In closing that gap, Lee—and chefs like him, including Patterson, Commis chef James Syhabout and other innovators—are already changing the face of fine dining. “We’re making haute cuisine out of ingredients not typically associated with haute cuisine,” notes Patterson. “We know the rules, so now we can break them.” He notes that when his new restaurant, Plum, opens in late summer in Oakland (with chef Jeremy Fox, formerly of Ubuntu, at the helm) diners will find “hard rock, benches and an open kitchen. There will be lots of discipline in the food but energy in the room. This restaurant wouldn’t have existed 10 years ago.”

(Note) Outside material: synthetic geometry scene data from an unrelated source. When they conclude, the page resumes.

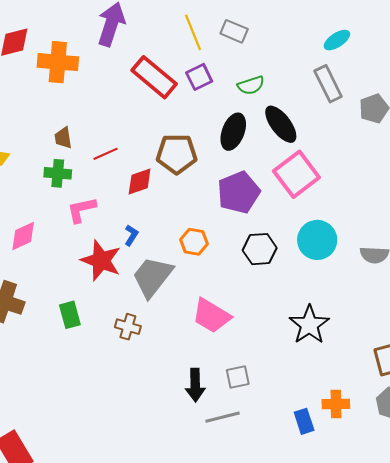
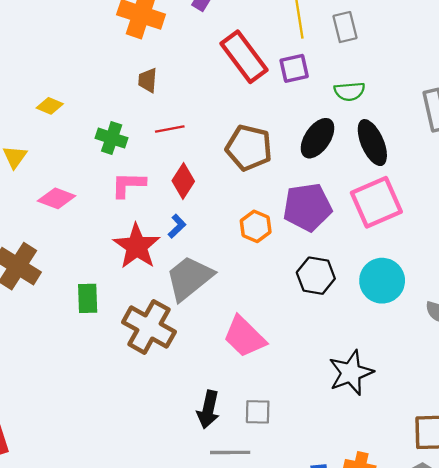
gray rectangle: (234, 31) -> (345, 27), turned 40
brown trapezoid: (63, 138) -> (148, 80), moved
red diamond: (140, 181) -> (183, 181), moved, turned -52
pink diamond: (23, 236) -> (57, 198), turned 32
orange hexagon: (194, 242) -> (256, 226), moved
brown cross: (128, 327) -> (149, 327), size x1.8

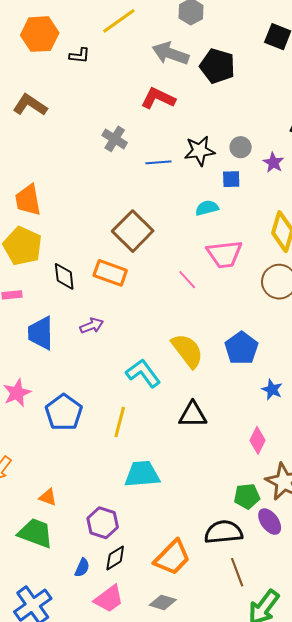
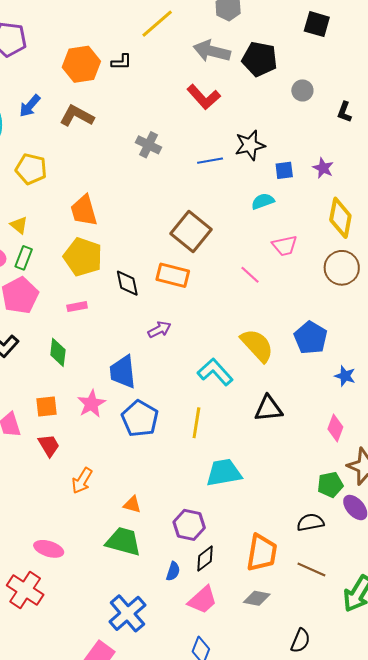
orange hexagon: (40, 34) -> (81, 64), moved
red L-shape: (158, 98) -> (204, 97), turned -152
gray cross: (115, 139) -> (149, 145), moved
gray circle: (241, 147) -> (302, 90), moved
purple star: (273, 163) -> (323, 168), moved
pink trapezoid: (224, 254) -> (285, 246), size x0.7
blue trapezoid: (41, 333) -> (123, 372), moved
black semicircle: (224, 532) -> (310, 522), size x0.7
orange trapezoid: (172, 558) -> (262, 553), turned -30
brown line: (237, 572) -> (311, 569), moved, turned -40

“I hear that people aren’t into fine dining anymore, and I just don’t think that’s true. People aren’t into good food? They aren’t into having a wonderful experience? I don’t believe it.” —Corey Lee, chef-owner of Benu
Of all the restaurant openings in San Francisco this year, Benu is the most hotly anticipated, owing to Lee’s experience at the French Laundry, arguably the most well-known American fine-dining restaurant in the world. The level of national attention that will be directed toward Benu is legion, meaning that from the moment the doors open, he’ll have something to prove. Should the resurgence of modern fine dining in San Francisco be possible, Lee appears to be the chef for the job. Despite Lee’s pedigreed porcelain, the young chef is not some bull-headed haute-cuisine loyalist. Benu won’t mimic the fine-dining experiences of yore, relying heavily on tropes and tradition. Rather, Lee wants it to express his modern vision of fine dining today.
“I am trying to pick and choose the most impactful things about fine dining,” he notes. “It’s the quality of the products, the technique and the care of the service. But none of that has to be fussy.” If Lee succeeds in melding classic technique with a modern sensibility (and bringing diners in the door), he may well usher in a welcome new era of fine dining in San Francisco. “I hear that people aren’t into fine dining anymore, and I just don’t think that’s true. People aren’t into good food? They aren’t into having a wonderful experience? I don’t believe it.” So marked is his disbelief, he’s banking his entire career on it.